■ **Exercise**: Once the images are removed, repeat all of the entries exactly.

■ **Data for the task**:
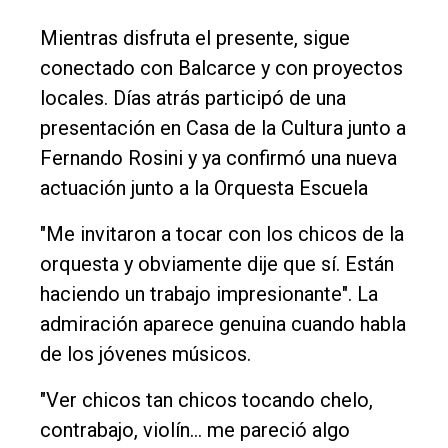
Mientras disfruta el presente, sigue
conectado con Balcarce y con proyectos
locales. Días atrás participó de una
presentación en Casa de la Cultura junto a
Fernando Rosini y ya confirmó una nueva
actuación junto a la Orquesta Escuela
"Me invitaron a tocar con los chicos de la
orquesta y obviamente dije que sí. Están
haciendo un trabajo impresionante". La
admiración aparece genuina cuando habla
de los jóvenes músicos.
"Ver chicos tan chicos tocando chelo,
contrabajo, violín… me pareció algo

■ **Result of this exercise**:
Mientras disfruta el presente, sigue
conectado con Balcarce y con proyectos
locales. Días atrás participó de una
presentación en Casa de la Cultura junto a
Fernando Rosini y ya confirmó una nueva
actuación junto a la Orquesta Escuela
"Me invitaron a tocar con los chicos de la
orquesta y obviamente dije que sí. Están
haciendo un trabajo impresionante". La
admiración aparece genuina cuando habla
de los jóvenes músicos.
"Ver chicos tan chicos tocando chelo,
contrabajo, violín… me pareció algo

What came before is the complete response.